Moine Grégroire Krug, Carnets d’un peintre d’icônes
-
САМУИЛ АККЕРМАН: ЖИВОПИСНЫЙ ДИАЛОГ С САКРАЛЬНЫМ И ПОЭТИЧЕСКИМ
«La poésie ne s’impose pas, elle s’expose.»
Пауль Целан (26.3.69)[1]
Первые связи Самуила Аккермана со священной землей Израиля завязались через насыщение литургией, писаниями, раздумьями над иудейской традицией на его родной Украине, в этой карпатской местности на стыке славянского, венгерского и цыганского миров. Здесь в 1970-ых годах художник разработал целую «флоральную» эстетику, повествующую о мире в беспредметных притчах, красота которых идет от искусства, настоенного на узоре, от формального вдохновения, источником которого послужили частично гуцульское народное искусство, частично Врубель киевского периода.[2] Физический контакт с землей Израиля, начиная с 1980-ых годов, позволил художнику расширить живописное видение и воплотить его в новом свете и новом пространстве. Он, вне сомнения, еще продолжает свои исследования цветения мира и размышления в символических линиях и цветах удивительной сложности – наследие Врубеля, и даже Филонова, – чередующихся с произведениями значительно более минимальной иконографии, наследием супрематизма Малевича, цитируемого неоднократно. Диалог с ним никогда не прекращался, и многочисленные вариации живописного словаря Малевича мы обнаруживаем, например, в Красной заповеди, в которую вовлекается «кривая мира» из Супремуса N° 58, находящегося в Государственном Русском музее; она повторяется в сочетании с черным крестом, в который вписана еще одна малевичевская метонимия вселенной, «слеза» из Супрематизма N° 55 Краснодарского музея, преображенная Самуилом Аккерманом в череп, и, таким образом, превращающая это произведение в синтез супрематизма и алогизма. Та же «кривая мира», которую Малевич именует в одном из набросков руссифицированным польским словом «тарча»,[3] появляется в Надсолнухе (типично хлебниковский неологизм, совсем во вкусе художника[4]). В Супрематической горе чаш, как и в Чаше-лике, Радуге всекрасного или Супрематических чашах, супрематические элементы выходят из чаши, любимой художником формы, которую он использовал в многочисленных вариациях. Эту чашу, со всеми подтекстами, которыми она наделена в иудейско-христианском образном представлении о мире, Самуил Аккерман заимствовал из иконы, символизирующей все русское искусство, Троицы Ветхозаветной преподобного Андрея Рублева, находящейся в Государственной Третьяковской галерее.

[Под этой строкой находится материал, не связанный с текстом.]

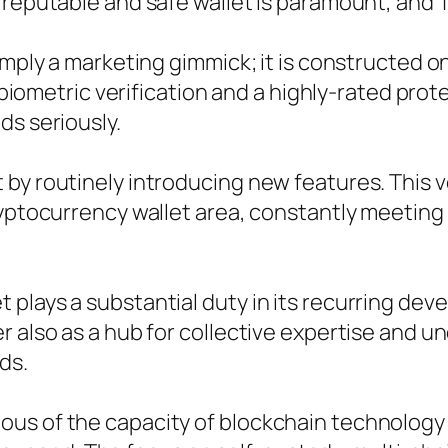
reputable and safe wallet is paramount, and Tr
imply a marketing gimmick; it is constructed o
ke biometric verification and a highly-rated pro
ds seriously.
by routinely introducing new features. This v
ryptocurrency wallet area, constantly meeting
plays a substantial duty in its recurring deve
r also as a hub for collective expertise and u
ds.
us of the capacity of blockchain technology a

В 1980 году эта икона стала предметом диалога карпато–русского художника в форме акции на земле Израиля. Сюжет иудео-христианский в полном смысле этого слова, поскольку он символически изображает «гостеприимство Авраама», как оно поведано в Книге Бытия (18:1-16): три мужа явились патриарху у дубравы Мамре – это «явился Господь», говорится в библейском тексте, и Авраам поклонился им до земли и назвал их Владыка (Адонай). Христианская Традиция увидела в этом явлении трех «странников» образ Бога в трех ипостасях, Элохим (под этим именем во множественном числе Господь говорит с Авраамом в первой книге Ветхого Завета).

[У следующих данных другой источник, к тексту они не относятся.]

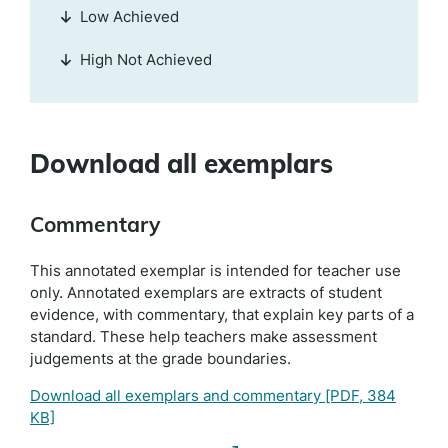
Low Achieved
High Not Achieved
Download all exemplars
Commentary
This annotated exemplar is intended for teacher use
only. Annotated exemplars are extracts of student
evidence, with commentary, that explain key parts of a
standard. These help teachers make assessment
judgements at the grade boundaries.
Download all exemplars and commentary
[PDF, 384
KB]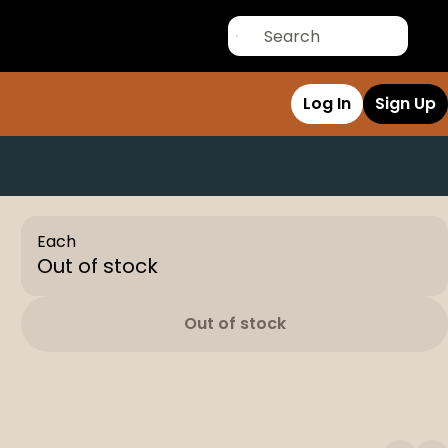
Log In
Sign Up
Each
Out of stock
Out of stock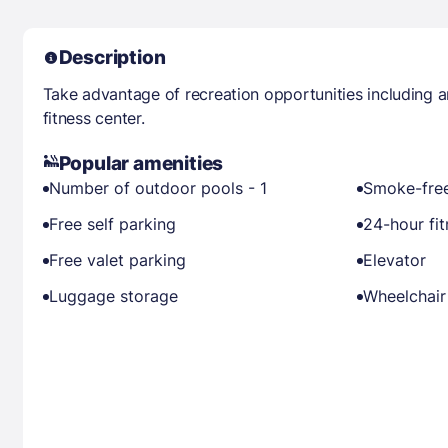
Description
Take advantage of recreation opportunities including 
fitness center.
Popular amenities
Number of outdoor pools - 1
Smoke-free
Free self parking
24-hour fit
Free valet parking
Elevator
Luggage storage
Wheelchair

Таким образом, этот фрагмент Библии делят между собой иудейская и христианская Традиции. Глубоко иудейский во всех аспектах своей жизни и искусства художник, Марк Шагал дал очень личную интерпретацию этого эпизода в многочисленных ему посвященных произведениях: в серии гуашей-иллюстраций к Библии 1931 года (Авраам, поклоняющийся трем ангелам; Авраам, принимающий трех ангелов, Ницца, Национальный музей Библейского послания Марка Шагала, или холсты Aвраам и три ангела, вариант 1940 года, частное собрание, и вариант 1960-1966 годов, Ницца, Национальный музей Библейского послания Марка Шагала). Шагал обращается в своем примитивистском стиле, близком русскому лубку, к христианской иконографической интерпретации, а именно: равенству трех ангелов по своей форме и сущности.

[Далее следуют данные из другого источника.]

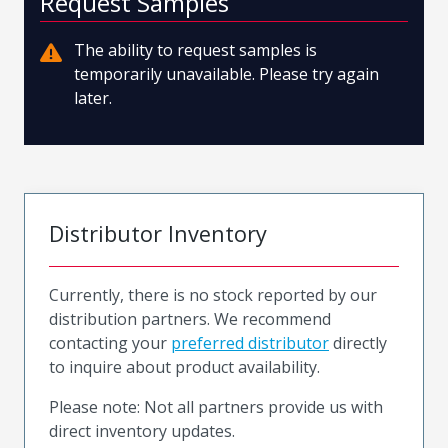
Request Samples
The ability to request samples is
temporarily unavailable. Please try again
later.
Distributor Inventory
Currently, there is no stock reported by our
distribution partners. We recommend
contacting your
preferred distributor
directly
to inquire about product availability.
Please note: Not all partners provide us with
direct inventory updates.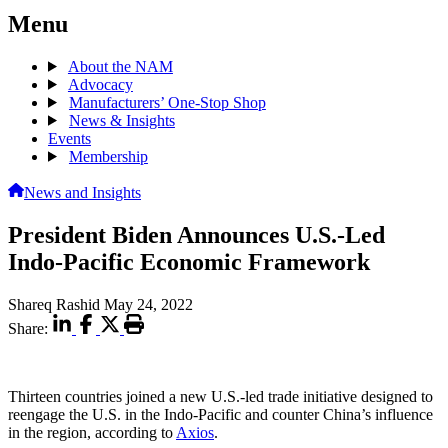
Menu
About the NAM
Advocacy
Manufacturers’ One-Stop Shop
News & Insights
Events
Membership
News and Insights
President Biden Announces U.S.-Led
Indo-Pacific Economic Framework
Shareq Rashid
May 24, 2022
Share:
Thirteen countries joined a new U.S.-led trade initiative designed to
reengage the U.S. in the Indo-Pacific and counter China’s influence
in the region, according to
Axios
.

Поэтика Самуила Аккермана отталкивается от противоположного, поскольку его искусство отрицает миметическую фигуративность существ и мира, даже если то здесь, то там он населяет свои картины персонажами (сам художник, его жена, дочери), это скорее едва намеченные пиктограммы, чем истинные «портреты», – то, что Марсель Коэн назвал «знаками-пиктограммами», «говорящими рисунками», которые «несут значение сами в себе».[5] Единственный элемент, связывающий выбор иудео-христианских тем у Шагала (вспомним десятки его картин с распятием[6]) и у Самуила Аккермана, – это стремление иудаизировать или ре-иудаизировать ветхозаветные темы, столь полно проиллюстрированные христианским искусством, в то время как иудейское искусство, из-за моисеева запрета, под страхом идолопоклонничества, не дало систематической их разработки в пластических изображениях вплоть до второй половины XIX-го века.[7]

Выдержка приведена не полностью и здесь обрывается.